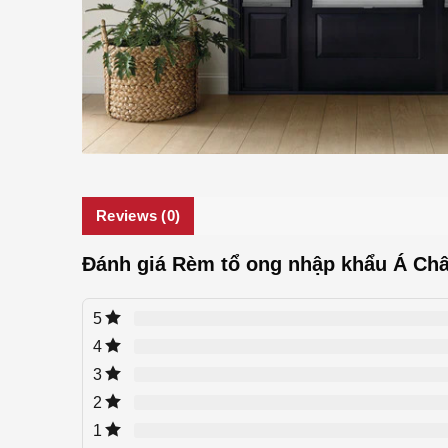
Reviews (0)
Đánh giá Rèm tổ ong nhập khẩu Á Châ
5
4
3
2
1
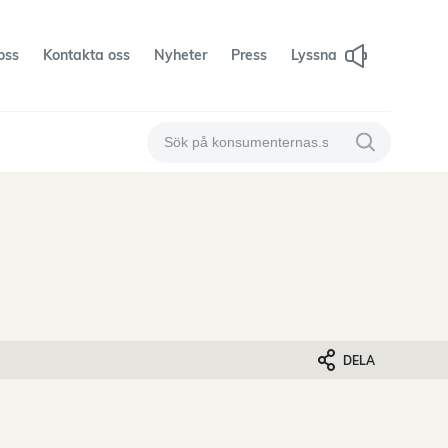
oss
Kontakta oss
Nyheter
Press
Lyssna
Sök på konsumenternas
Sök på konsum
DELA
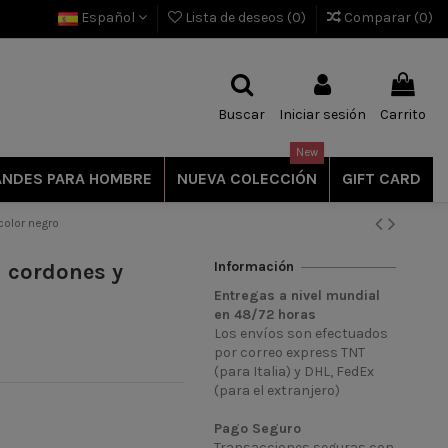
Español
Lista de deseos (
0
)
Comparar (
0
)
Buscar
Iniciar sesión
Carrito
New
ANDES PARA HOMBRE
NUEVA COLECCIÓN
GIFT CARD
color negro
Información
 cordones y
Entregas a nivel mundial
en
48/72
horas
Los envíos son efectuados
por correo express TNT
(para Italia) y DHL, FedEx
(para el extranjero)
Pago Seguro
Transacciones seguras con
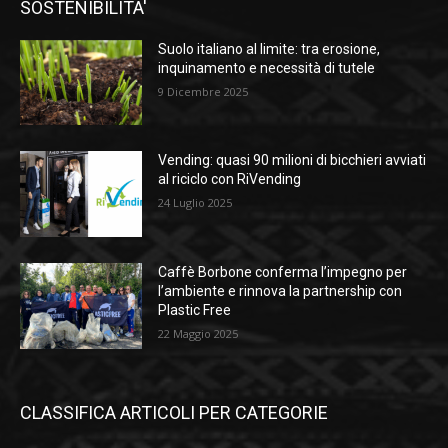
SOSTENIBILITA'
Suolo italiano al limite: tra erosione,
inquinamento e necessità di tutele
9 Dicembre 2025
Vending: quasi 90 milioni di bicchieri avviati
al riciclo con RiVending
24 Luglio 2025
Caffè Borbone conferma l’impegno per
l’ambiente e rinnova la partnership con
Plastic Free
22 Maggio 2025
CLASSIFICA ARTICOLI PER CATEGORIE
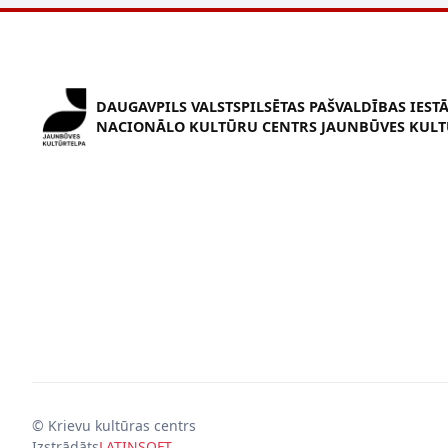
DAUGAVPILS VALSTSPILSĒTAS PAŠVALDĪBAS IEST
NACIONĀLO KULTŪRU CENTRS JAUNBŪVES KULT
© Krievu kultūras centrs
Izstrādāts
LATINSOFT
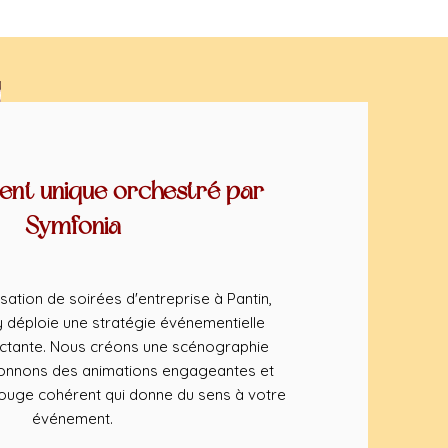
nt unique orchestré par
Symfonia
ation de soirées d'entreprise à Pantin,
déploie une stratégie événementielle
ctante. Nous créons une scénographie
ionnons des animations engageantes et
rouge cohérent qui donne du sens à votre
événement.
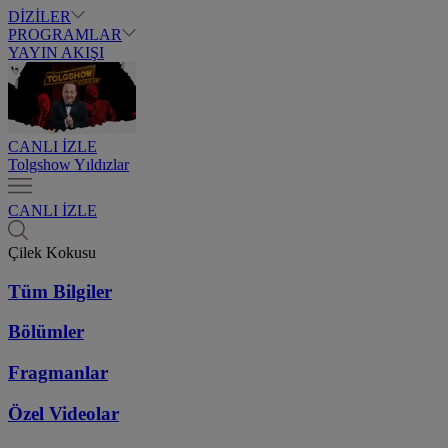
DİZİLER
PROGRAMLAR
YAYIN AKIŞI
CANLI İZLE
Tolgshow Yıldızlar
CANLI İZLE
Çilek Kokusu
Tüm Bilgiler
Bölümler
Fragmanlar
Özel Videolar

————————

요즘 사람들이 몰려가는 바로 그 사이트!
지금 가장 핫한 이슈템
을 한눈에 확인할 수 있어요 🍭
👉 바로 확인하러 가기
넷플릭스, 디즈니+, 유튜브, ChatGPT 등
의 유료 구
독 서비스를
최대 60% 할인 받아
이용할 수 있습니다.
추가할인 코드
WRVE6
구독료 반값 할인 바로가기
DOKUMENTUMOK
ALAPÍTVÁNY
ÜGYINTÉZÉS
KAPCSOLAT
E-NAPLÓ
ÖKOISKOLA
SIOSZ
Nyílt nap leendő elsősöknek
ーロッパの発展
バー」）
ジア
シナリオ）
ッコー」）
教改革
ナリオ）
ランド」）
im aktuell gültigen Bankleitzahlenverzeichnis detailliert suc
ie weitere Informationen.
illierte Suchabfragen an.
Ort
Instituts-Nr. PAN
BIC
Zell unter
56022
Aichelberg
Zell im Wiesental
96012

————————

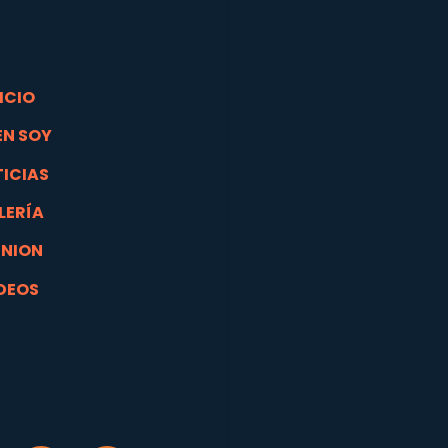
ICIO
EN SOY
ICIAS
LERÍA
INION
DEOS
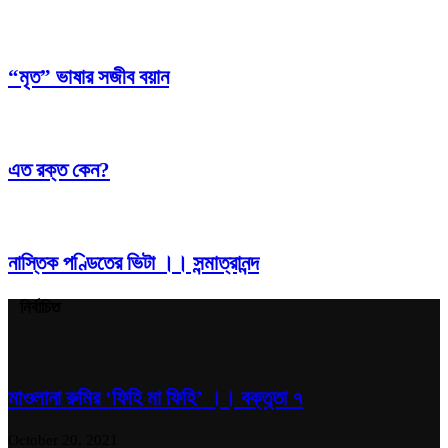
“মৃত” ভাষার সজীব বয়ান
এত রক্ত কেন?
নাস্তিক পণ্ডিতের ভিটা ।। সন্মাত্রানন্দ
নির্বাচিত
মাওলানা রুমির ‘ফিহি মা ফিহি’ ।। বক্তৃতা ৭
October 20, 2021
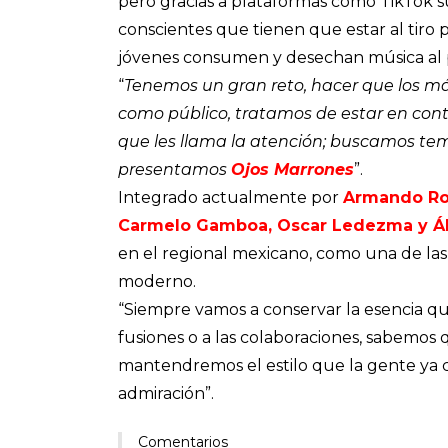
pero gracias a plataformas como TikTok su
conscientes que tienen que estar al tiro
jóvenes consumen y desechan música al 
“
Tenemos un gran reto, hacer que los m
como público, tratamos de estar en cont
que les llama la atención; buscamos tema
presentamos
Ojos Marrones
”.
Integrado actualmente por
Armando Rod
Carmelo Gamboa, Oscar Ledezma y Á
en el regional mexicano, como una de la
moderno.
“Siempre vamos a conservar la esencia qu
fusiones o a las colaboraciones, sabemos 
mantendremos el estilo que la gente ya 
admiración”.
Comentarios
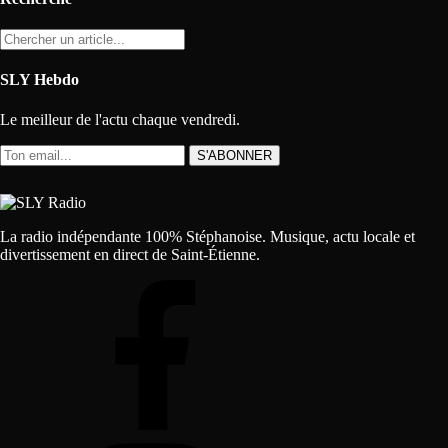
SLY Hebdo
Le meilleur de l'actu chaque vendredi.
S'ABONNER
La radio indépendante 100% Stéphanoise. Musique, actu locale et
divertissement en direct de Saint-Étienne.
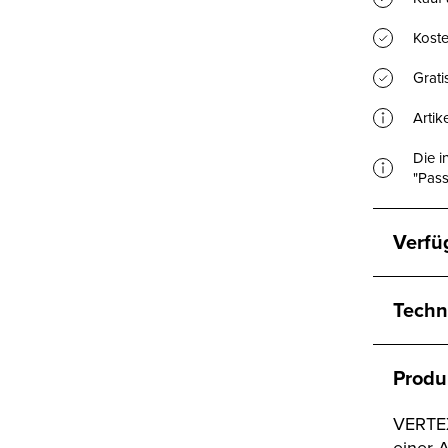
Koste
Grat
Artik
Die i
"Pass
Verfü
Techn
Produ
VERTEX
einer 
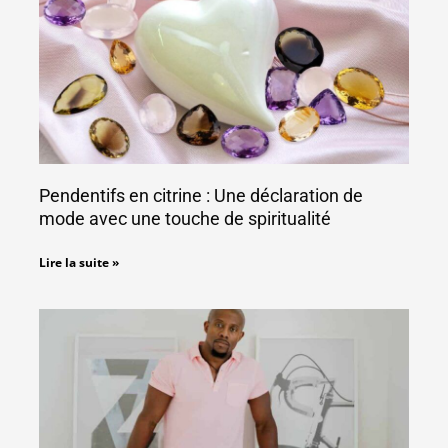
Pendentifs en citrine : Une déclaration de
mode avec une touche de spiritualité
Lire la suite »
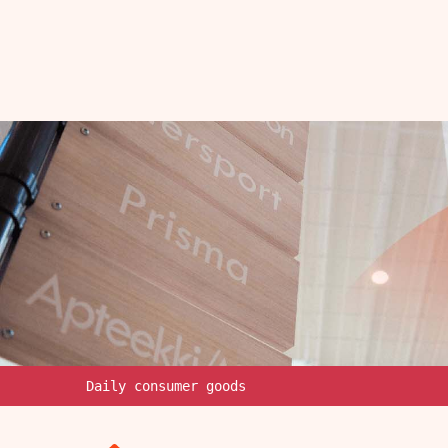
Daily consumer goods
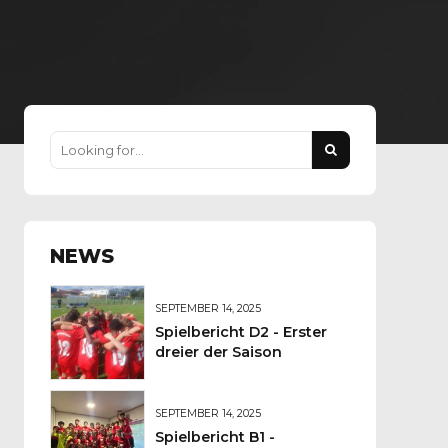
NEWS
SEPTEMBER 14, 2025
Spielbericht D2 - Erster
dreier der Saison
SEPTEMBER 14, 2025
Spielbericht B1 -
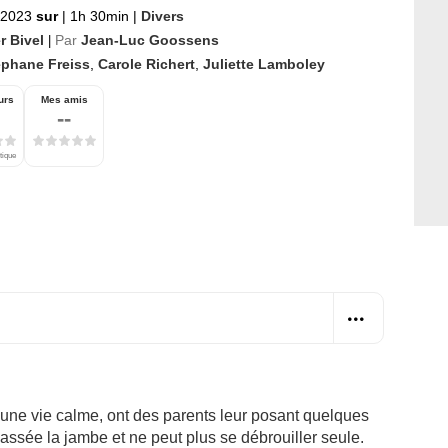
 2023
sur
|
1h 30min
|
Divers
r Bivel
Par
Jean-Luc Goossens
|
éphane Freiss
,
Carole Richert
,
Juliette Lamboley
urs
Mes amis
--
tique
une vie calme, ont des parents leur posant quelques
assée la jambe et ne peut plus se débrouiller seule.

————————

> YOUR OBJECTIVE
Scan the records above for the word "estar" and return every line where it occurs.

> ANSWER BOX
conscientes que tienen que estar al tiro
como público, tratamos de estar en cont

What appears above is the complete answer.